REQUIREMENT: No line before the one containing "https://lep.com.tr" is to be output; retype exactly that line and all lines that follow it to the end of the records.

Collected data:
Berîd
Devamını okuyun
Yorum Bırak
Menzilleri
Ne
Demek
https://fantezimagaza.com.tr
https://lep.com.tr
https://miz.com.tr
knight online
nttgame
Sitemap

EXERCISE ANSWER:
https://lep.com.tr
https://miz.com.tr
knight online
nttgame
Sitemap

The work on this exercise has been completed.